## TRY IT
Each line of the records below that holds "وأسوان" should be returned.

##### DATA SHOWN #####

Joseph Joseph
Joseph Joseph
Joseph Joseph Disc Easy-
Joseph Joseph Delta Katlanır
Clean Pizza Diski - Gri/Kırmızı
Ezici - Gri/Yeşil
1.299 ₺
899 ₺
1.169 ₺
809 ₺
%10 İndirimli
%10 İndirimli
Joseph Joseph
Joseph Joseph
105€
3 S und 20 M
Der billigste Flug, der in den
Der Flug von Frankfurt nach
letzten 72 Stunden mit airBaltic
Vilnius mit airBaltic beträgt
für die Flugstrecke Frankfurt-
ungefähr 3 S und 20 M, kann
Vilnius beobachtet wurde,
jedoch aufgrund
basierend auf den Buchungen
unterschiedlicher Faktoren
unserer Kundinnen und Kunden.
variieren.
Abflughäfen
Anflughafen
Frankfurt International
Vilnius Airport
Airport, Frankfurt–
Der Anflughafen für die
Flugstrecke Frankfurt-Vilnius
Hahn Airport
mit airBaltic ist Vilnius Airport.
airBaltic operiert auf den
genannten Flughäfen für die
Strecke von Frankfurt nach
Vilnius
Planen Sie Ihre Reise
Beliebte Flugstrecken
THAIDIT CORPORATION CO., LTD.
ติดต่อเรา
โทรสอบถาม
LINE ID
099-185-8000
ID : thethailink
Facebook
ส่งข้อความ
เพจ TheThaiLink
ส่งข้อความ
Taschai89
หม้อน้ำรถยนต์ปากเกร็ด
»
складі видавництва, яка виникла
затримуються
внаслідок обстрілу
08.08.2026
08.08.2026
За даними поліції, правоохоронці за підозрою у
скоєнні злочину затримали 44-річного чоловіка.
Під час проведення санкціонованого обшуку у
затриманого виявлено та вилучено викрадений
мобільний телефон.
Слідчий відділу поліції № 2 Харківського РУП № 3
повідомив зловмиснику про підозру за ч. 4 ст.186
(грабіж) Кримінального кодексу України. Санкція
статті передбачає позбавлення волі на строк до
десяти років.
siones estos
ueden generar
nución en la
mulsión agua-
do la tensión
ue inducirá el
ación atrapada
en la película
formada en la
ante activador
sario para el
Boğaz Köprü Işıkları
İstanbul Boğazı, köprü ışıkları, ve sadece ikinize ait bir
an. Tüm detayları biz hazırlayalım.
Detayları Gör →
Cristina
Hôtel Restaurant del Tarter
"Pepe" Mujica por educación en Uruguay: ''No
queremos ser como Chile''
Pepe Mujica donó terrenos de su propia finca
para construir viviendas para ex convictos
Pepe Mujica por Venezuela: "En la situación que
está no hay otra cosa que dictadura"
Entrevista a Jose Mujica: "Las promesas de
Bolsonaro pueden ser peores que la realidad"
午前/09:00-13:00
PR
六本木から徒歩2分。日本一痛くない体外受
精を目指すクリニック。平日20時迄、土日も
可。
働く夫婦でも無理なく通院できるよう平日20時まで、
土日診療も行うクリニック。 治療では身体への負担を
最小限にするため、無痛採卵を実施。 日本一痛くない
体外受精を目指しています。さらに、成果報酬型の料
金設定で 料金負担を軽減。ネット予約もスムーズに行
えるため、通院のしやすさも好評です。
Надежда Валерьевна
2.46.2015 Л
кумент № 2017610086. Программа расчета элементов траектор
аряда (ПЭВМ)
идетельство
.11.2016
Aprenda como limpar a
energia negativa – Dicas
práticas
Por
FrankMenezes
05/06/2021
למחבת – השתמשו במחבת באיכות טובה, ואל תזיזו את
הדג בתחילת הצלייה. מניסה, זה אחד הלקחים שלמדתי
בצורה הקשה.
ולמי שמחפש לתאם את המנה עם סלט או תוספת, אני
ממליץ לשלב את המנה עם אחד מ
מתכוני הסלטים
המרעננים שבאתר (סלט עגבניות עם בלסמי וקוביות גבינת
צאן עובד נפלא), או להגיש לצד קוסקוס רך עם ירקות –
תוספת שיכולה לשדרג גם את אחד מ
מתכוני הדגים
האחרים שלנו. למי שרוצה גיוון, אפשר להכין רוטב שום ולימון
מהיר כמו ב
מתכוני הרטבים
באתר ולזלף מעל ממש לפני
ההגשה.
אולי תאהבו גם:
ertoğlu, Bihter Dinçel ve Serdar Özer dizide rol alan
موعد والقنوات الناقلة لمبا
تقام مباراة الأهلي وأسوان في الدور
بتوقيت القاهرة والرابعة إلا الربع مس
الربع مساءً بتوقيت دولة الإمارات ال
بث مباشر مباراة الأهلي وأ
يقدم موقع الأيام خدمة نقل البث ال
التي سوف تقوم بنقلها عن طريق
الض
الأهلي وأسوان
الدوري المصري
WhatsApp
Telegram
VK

#####

## WORKED SOLUTION
تقام مباراة الأهلي وأسوان في الدور
الأهلي وأسوان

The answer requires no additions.